Your answer is one number, how many lines in the entries include "expedientes".

___ Records provided

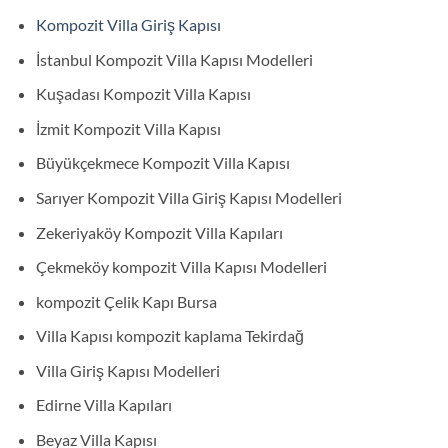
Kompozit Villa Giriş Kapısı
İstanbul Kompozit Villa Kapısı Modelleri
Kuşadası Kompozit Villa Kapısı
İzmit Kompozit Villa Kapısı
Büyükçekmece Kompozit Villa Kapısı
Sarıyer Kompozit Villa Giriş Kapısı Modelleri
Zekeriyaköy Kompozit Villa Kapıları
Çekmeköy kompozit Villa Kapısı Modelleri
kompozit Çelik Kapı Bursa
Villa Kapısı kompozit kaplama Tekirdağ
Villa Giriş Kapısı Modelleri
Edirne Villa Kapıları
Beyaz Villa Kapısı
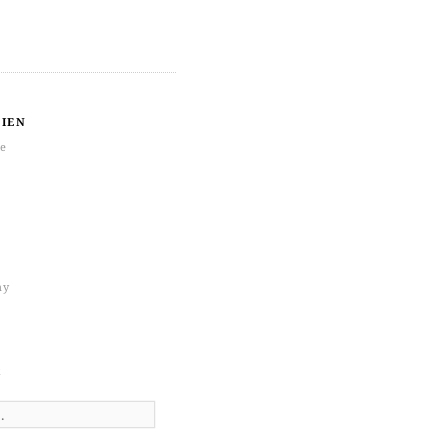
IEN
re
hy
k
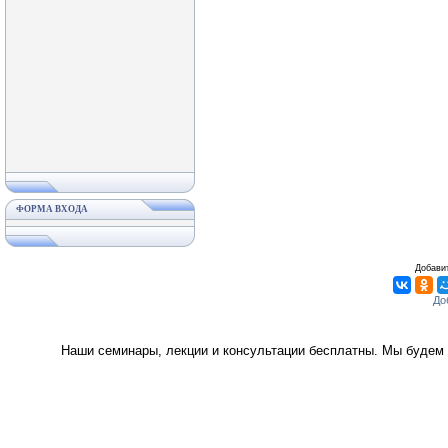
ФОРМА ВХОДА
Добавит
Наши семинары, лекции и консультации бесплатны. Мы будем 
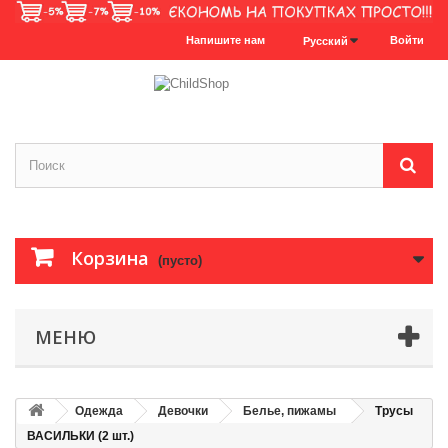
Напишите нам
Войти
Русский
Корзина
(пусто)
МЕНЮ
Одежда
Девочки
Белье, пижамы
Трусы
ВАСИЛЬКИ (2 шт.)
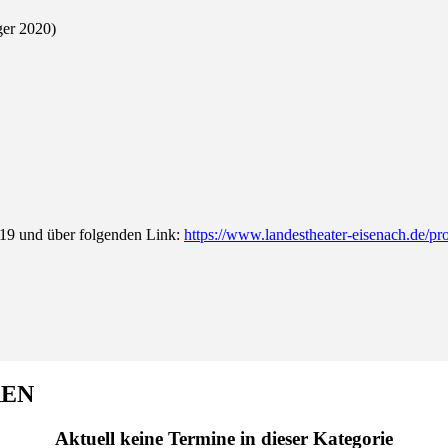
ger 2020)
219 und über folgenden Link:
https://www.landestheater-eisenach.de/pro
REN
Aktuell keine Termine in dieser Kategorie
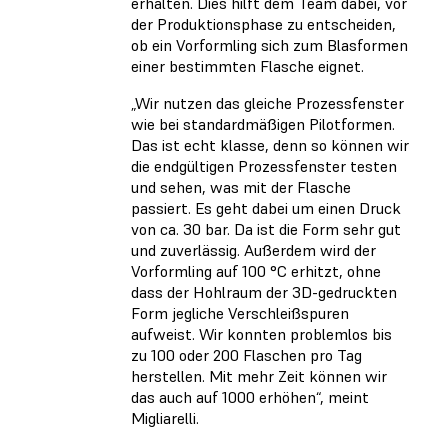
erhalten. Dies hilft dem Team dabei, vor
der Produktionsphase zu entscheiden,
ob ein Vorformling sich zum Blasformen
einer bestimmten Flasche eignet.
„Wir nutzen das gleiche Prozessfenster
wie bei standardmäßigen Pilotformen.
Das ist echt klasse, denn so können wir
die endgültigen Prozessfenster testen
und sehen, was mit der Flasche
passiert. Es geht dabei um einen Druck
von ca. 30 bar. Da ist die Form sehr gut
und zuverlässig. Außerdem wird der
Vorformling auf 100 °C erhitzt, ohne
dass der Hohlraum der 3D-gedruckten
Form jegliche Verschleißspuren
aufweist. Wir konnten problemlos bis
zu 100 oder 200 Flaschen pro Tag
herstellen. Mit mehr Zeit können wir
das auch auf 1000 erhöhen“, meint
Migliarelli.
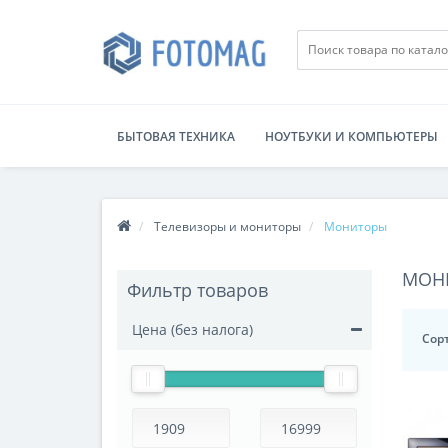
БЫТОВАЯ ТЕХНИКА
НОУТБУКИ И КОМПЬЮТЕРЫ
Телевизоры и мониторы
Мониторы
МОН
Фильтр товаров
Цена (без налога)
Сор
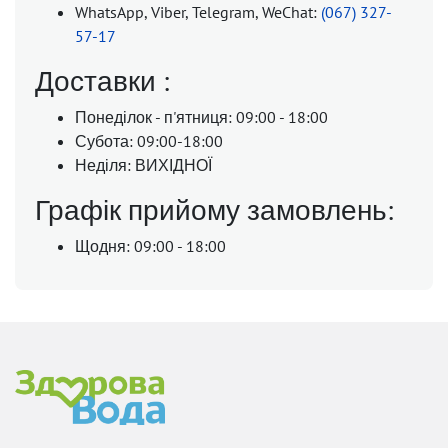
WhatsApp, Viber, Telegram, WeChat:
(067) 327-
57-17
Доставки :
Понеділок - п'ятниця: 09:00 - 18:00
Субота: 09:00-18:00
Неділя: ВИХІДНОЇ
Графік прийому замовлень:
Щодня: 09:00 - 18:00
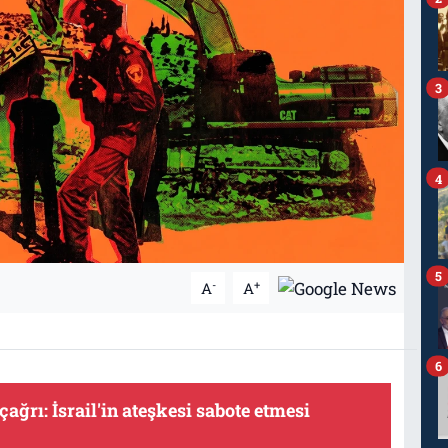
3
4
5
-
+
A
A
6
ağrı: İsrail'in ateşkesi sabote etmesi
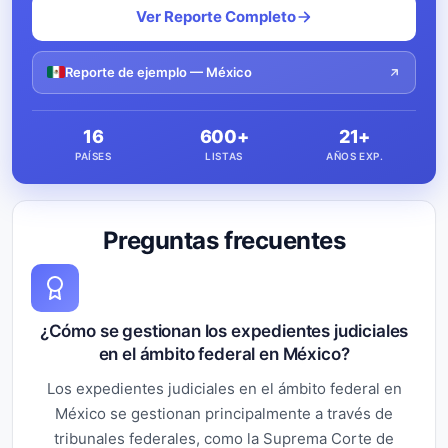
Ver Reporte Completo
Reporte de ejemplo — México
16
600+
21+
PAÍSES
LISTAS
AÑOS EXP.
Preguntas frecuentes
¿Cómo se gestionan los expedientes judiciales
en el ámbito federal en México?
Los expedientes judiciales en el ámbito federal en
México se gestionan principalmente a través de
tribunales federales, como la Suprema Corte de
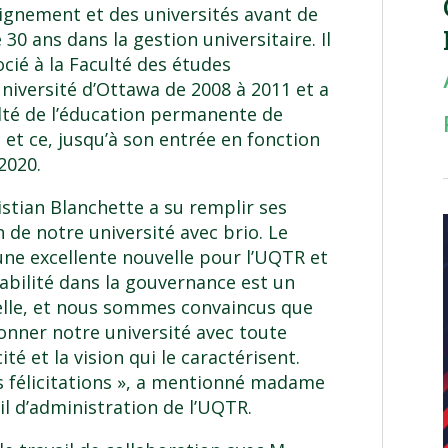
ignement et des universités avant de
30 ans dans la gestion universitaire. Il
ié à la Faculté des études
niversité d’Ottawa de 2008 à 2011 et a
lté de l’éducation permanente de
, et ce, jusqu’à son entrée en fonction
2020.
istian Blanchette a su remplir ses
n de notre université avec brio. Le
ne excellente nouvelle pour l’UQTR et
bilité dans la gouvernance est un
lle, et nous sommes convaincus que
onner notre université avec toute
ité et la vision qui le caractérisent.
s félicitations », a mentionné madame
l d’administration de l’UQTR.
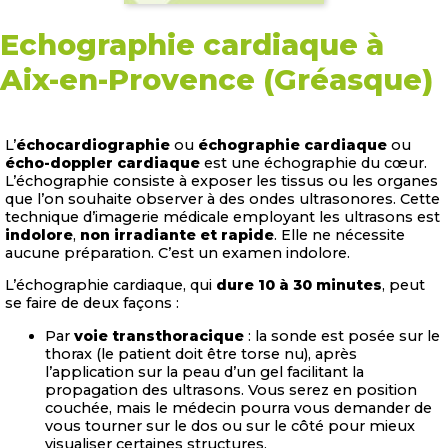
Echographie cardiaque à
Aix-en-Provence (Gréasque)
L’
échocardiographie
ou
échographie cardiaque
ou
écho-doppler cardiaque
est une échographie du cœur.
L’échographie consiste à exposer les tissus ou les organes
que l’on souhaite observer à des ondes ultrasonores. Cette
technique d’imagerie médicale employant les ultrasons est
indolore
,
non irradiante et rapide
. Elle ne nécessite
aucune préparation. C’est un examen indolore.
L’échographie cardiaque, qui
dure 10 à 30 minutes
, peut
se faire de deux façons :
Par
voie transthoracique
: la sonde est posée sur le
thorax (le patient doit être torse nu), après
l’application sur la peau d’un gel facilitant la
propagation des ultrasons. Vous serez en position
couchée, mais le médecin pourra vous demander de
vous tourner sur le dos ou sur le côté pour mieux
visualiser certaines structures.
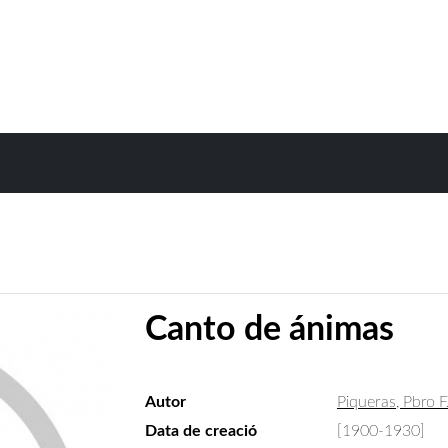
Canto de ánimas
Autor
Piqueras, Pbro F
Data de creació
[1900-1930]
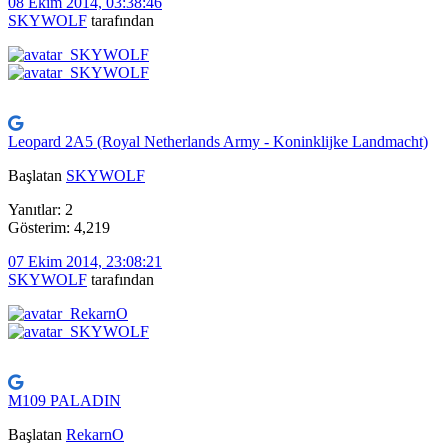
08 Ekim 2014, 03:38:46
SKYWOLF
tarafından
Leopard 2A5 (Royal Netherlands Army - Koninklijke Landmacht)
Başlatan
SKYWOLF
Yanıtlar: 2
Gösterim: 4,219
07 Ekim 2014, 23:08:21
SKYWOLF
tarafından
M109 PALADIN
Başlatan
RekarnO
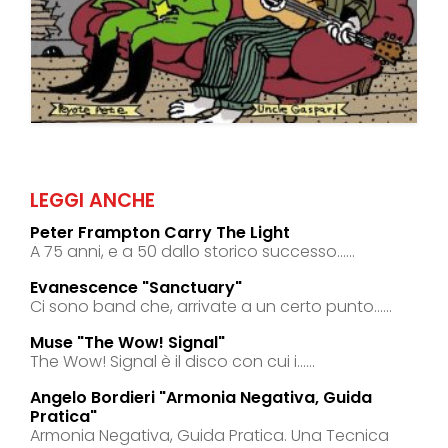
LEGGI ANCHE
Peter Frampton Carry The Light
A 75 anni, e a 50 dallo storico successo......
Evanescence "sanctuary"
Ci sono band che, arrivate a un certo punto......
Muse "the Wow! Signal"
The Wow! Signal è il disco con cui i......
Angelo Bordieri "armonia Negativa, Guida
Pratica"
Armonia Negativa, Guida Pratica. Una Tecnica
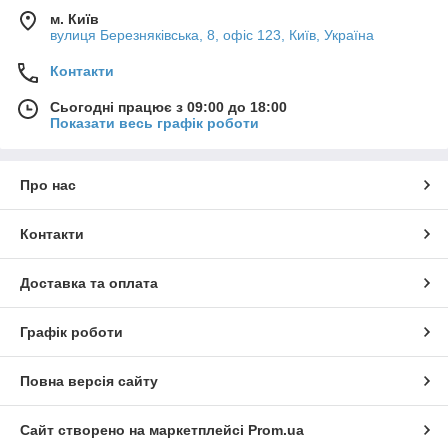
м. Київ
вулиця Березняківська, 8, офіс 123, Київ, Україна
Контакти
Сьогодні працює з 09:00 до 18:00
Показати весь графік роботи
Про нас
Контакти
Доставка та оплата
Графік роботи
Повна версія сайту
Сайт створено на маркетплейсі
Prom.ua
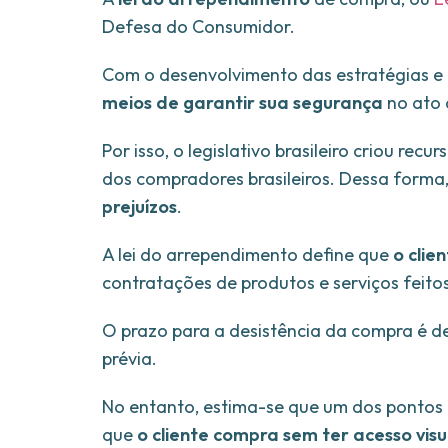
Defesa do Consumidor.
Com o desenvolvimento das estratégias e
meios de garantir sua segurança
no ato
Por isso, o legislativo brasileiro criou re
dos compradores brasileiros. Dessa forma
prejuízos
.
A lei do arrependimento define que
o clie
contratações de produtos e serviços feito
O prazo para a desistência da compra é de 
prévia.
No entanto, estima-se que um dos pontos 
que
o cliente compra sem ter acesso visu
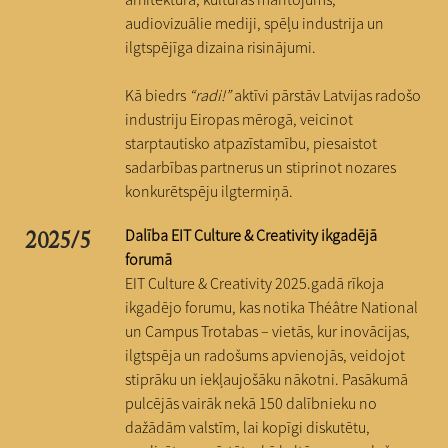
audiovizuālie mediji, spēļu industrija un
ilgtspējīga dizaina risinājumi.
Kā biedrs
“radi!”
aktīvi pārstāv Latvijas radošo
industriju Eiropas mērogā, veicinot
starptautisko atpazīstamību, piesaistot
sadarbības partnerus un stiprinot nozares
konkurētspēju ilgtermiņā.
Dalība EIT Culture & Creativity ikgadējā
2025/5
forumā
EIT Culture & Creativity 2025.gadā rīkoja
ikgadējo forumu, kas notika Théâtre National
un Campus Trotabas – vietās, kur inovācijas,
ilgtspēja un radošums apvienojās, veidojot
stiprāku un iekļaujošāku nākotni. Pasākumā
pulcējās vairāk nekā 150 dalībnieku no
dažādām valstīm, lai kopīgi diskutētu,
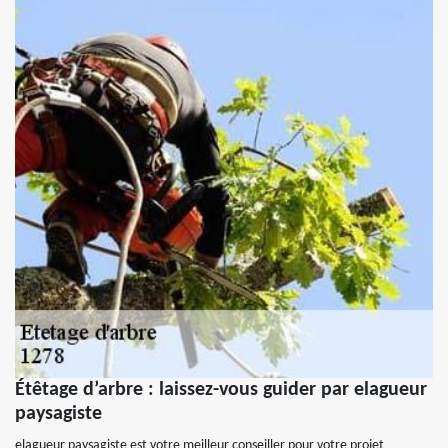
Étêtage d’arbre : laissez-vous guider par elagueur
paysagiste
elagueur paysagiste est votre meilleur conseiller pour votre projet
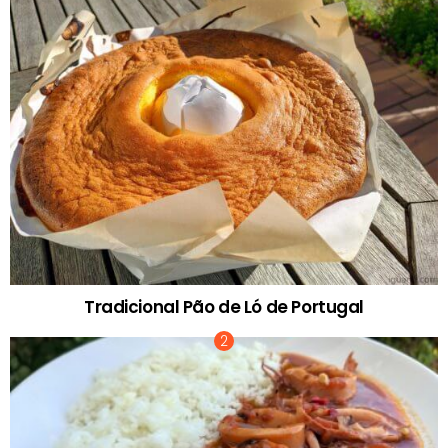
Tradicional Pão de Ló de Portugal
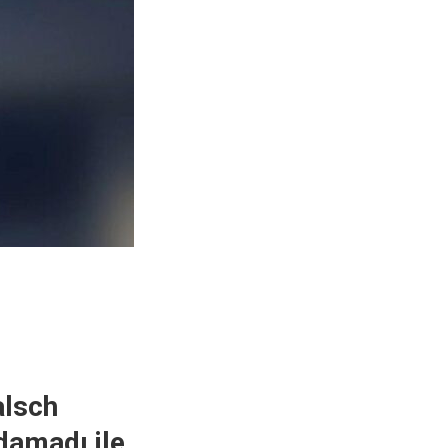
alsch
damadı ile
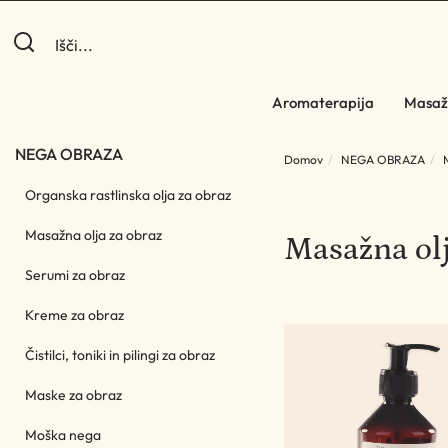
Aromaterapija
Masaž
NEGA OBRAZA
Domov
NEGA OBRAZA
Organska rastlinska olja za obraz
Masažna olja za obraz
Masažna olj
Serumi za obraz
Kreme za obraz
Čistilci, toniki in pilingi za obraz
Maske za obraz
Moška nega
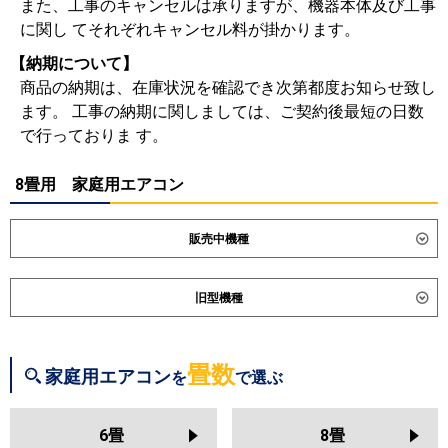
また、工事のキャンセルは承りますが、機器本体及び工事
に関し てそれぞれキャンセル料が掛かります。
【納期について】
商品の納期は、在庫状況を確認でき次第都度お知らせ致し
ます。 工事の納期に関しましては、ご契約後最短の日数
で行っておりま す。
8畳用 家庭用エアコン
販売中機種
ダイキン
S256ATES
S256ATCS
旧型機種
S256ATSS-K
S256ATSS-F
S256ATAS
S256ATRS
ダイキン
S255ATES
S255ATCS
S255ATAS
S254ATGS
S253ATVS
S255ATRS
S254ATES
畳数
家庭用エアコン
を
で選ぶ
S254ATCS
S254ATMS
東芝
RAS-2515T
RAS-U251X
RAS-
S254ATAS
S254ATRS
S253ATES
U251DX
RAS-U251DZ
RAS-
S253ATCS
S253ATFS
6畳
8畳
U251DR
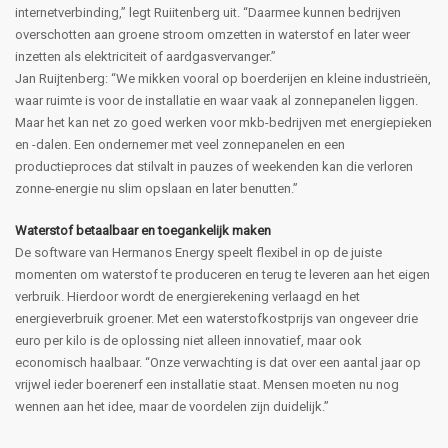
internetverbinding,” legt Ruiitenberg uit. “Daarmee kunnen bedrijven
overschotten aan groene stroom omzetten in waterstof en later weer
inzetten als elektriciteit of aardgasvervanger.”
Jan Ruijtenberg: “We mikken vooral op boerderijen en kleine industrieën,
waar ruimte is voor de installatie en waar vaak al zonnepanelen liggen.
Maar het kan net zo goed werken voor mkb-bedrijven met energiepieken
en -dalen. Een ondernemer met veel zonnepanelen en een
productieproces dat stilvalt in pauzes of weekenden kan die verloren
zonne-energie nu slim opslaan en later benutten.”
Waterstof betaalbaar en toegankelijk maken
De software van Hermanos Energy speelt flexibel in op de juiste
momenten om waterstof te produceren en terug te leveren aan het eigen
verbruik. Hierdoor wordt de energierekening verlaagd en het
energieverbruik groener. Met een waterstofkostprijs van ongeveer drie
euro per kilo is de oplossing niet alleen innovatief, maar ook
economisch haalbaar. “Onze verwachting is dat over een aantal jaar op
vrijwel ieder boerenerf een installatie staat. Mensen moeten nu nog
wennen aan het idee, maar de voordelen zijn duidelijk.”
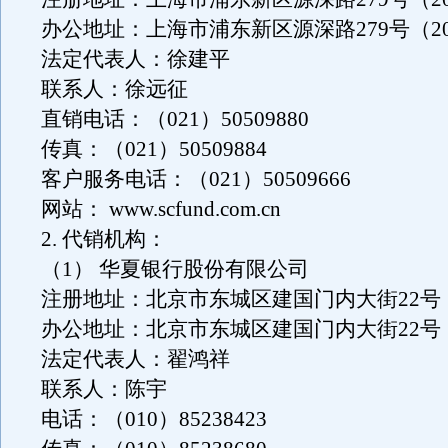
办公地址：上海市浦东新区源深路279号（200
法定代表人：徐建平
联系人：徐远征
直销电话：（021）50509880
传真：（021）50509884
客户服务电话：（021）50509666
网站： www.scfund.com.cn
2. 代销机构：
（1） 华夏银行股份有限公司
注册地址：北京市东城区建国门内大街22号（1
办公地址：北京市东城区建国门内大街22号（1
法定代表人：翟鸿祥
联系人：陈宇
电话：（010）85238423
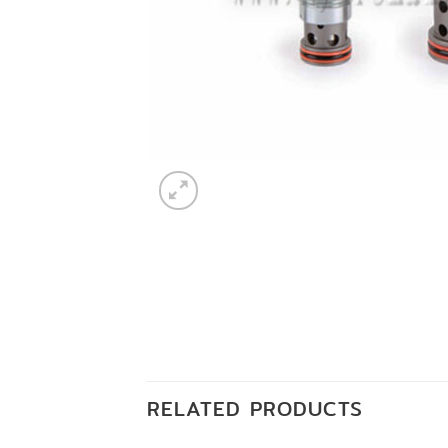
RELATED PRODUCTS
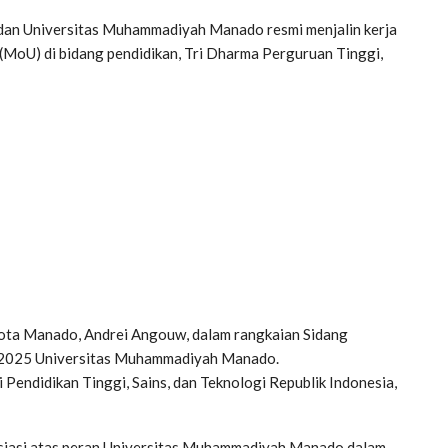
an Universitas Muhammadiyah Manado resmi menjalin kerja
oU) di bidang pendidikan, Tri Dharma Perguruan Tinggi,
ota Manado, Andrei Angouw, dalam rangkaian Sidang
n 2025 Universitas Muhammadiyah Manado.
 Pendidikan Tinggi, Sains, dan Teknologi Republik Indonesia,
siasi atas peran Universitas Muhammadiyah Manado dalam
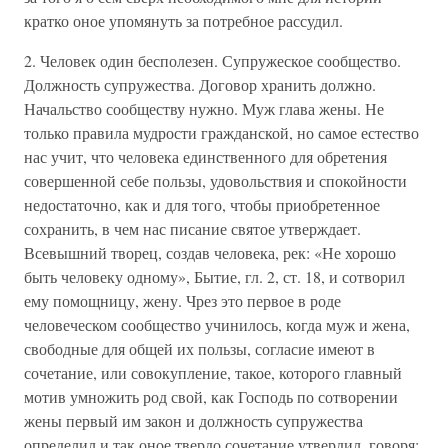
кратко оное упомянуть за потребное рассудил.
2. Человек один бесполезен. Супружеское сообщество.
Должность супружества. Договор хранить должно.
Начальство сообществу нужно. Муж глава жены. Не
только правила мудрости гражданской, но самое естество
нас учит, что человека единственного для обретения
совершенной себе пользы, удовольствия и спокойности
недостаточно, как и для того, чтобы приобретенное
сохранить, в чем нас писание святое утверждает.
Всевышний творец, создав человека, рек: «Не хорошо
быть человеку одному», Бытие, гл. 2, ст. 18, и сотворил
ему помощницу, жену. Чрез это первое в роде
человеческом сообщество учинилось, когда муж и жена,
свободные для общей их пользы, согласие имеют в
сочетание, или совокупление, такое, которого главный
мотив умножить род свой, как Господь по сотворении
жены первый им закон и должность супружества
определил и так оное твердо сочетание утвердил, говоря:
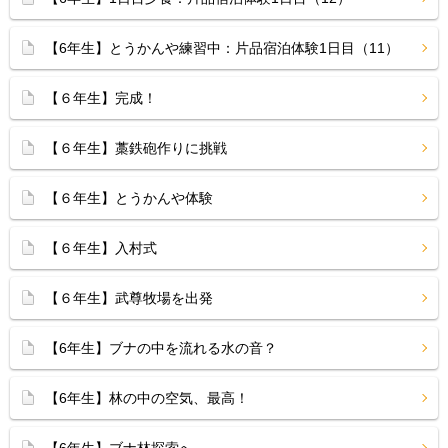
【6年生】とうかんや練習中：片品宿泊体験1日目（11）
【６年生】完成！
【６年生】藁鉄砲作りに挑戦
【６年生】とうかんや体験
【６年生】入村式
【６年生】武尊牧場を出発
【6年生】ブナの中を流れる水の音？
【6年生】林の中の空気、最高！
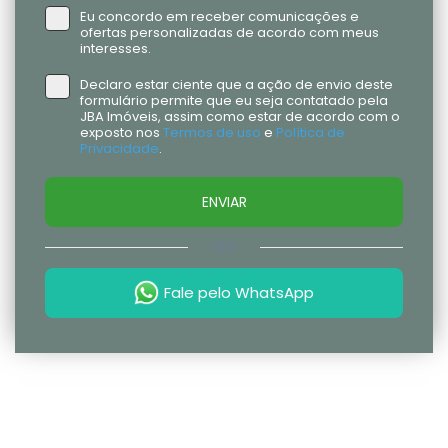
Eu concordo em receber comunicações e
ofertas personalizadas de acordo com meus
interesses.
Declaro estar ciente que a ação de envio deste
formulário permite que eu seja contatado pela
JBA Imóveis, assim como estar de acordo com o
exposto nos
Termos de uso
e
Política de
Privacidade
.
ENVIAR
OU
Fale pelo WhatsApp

______

Written solution: 2